- Material: Clay
- Created: 2nd millennium BC
- Discovered: Tell Jisr, Lebanon, by McClelland
- Present location: Saint Joseph University, Beirut, Lebanon

= McClelland sherd =

The McClelland sherd, Tell Jisr sherd or El-Jisr sherd is a fragment of pottery discovered by McClelland at Tell Jisr, near Rashaya in Lebanon and first studied by George E. Mendenhall in 1971.

== Description ==
The ostracon displays a series of incisions in the pottery that have been suggested to be an early type of Bronze Age writing. The text has been compared to Byblian pseudo-hieroglyphic, but also Minoan Linear A and Linear B, Anatolian, Canaanite and various other old languages. It is regarded as a rare trace of early written communication and important for further academic investigation.

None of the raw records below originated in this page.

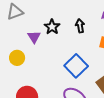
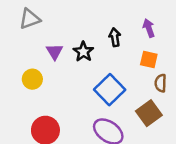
black star: (52, 27) -> (83, 52), moved

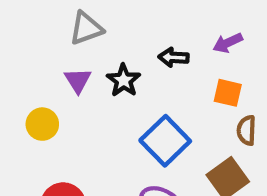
gray triangle: (30, 19) -> (86, 28), moved
purple arrow: (149, 28) -> (228, 43), turned -96
black arrow: (115, 37) -> (174, 57), turned -78

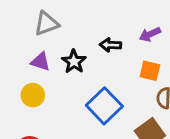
purple triangle: (78, 80) -> (40, 62), turned -40
yellow circle: (42, 124) -> (33, 95), moved

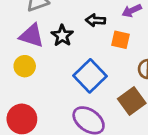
purple triangle: (40, 62) -> (32, 36), size x1.4
orange square: (150, 71) -> (121, 40), moved

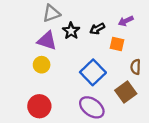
black arrow: (96, 20) -> (97, 29), turned -32
black star: (62, 36) -> (71, 31), moved

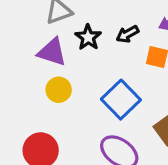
yellow circle: (42, 65) -> (59, 90), moved

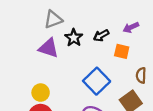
yellow circle: (59, 90) -> (41, 93), moved

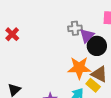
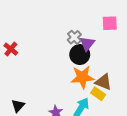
gray cross: (75, 28) -> (74, 37), turned -32
black circle: (97, 46) -> (80, 55), moved

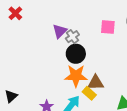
purple triangle: (87, 44) -> (60, 31), moved
red cross: (11, 49) -> (15, 13), moved
brown triangle: (103, 82) -> (96, 83), turned -30

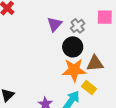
gray cross: (72, 37) -> (78, 26), moved
brown triangle: (96, 83) -> (95, 63), moved

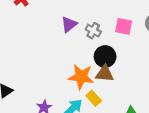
gray cross: (78, 26) -> (93, 31), turned -32
black circle: (73, 47) -> (105, 57), moved

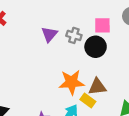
black circle: (105, 57) -> (96, 47), moved
brown triangle: (105, 74) -> (97, 87), moved

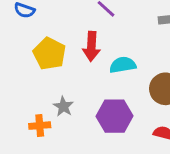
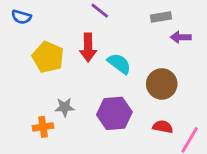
cyan semicircle: (123, 65) -> (119, 64), turned 50
gray star: (63, 106) -> (65, 107), turned -30

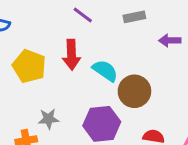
gray rectangle: (161, 17) -> (134, 17), moved
brown circle: (162, 84) -> (134, 91), moved

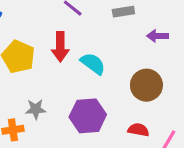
brown circle: (134, 91) -> (146, 85), moved

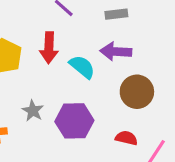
purple arrow: (158, 36) -> (116, 52), moved, size x1.4
gray star: (36, 109) -> (33, 111), moved, turned 30

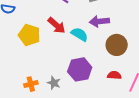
red arrow: (49, 48) -> (57, 25), turned -42
gray star: (33, 111) -> (54, 83), moved

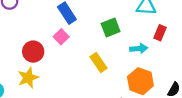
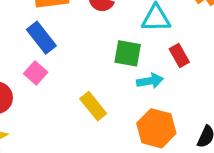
green square: (111, 27) -> (128, 53), moved, turned 36
red rectangle: (160, 33) -> (179, 55), turned -48

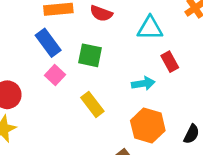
green square: (128, 53) -> (90, 55), moved
pink square: (36, 73) -> (55, 75), moved

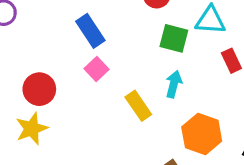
green square: (90, 55) -> (174, 38), moved
cyan arrow: (143, 83) -> (174, 84), moved, turned -70

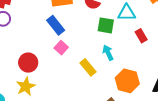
cyan arrow: (174, 84) -> (108, 53), turned -35

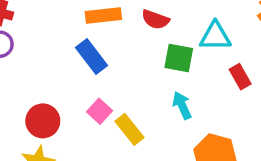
pink square: (61, 48) -> (99, 111), moved
yellow rectangle: (88, 67) -> (130, 129), moved

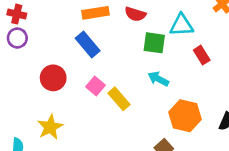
cyan arrow: (182, 105) -> (158, 79), turned -36
red circle: (43, 121) -> (53, 78), moved

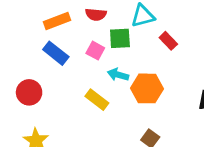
cyan arrow: (158, 79) -> (118, 75), moved
pink square: (95, 86) -> (95, 51), moved
orange hexagon: (185, 116) -> (147, 88), moved

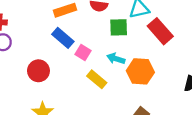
red rectangle: (168, 41) -> (160, 31), size x1.6
pink square: (95, 51) -> (83, 53), moved

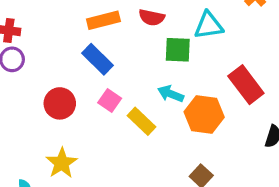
red rectangle: (160, 31) -> (246, 85), moved
pink square: (83, 53) -> (110, 101), moved

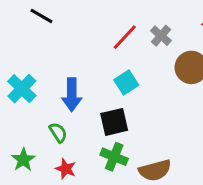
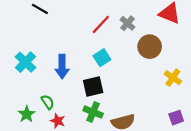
green semicircle: (58, 132) -> (48, 102), moved

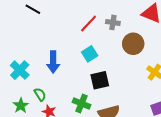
gray cross: (127, 23) -> (113, 22), turned -32
cyan cross: (25, 62) -> (20, 70), moved
black square: (93, 87) -> (100, 80), moved

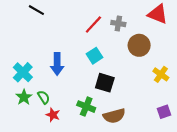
black square: (100, 80) -> (105, 83), turned 30
green star: (21, 106) -> (24, 97), moved

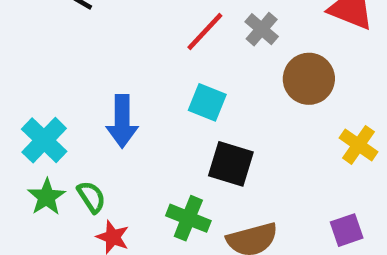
gray cross: (118, 23) -> (262, 29), turned 32
cyan square: (94, 56) -> (207, 102), turned -35
purple square: (164, 112) -> (347, 230), moved

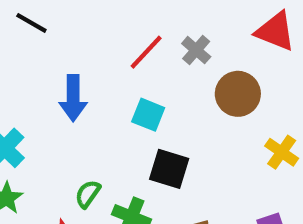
blue arrow: (122, 121) -> (73, 98), moved
green semicircle: (91, 197) -> (88, 194), moved, turned -112

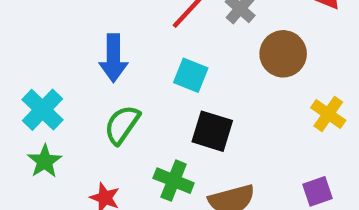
green semicircle: (88, 194) -> (122, 125), moved, size x1.4

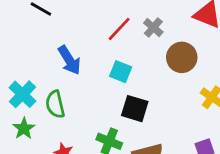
blue arrow: (113, 58) -> (69, 60), turned -32
green semicircle: (122, 125) -> (55, 104), moved, turned -48

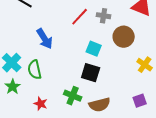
gray cross: (153, 28) -> (104, 16), turned -32
cyan square: (121, 72) -> (94, 49), moved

The pottery sherd shows a badly defined row of symbols in what some consider to be an abstract linear rather than pictographic form of character. It has not been reliably dated however suggestions have been made of c. 1800 BC or earlier. It has a double rope moulding that is similar to other Middle Bronze Age pottery from the Euphrates valley area of Syria. Dr. Cherie J. Lenzen has also suggested similar features were noted on pottery found at Tell Irbid in northern Jordan. Despite calls for dismissal or denial of the sherd as a "by-form" of the alphabet by Frank M. Cross, Mendenhall has said that the sherd "clearly exhibits both the dâl and the thâ of later Eastern alphabets". He states "the sherd is perhaps older than any other alphabetic inscription so far discovered".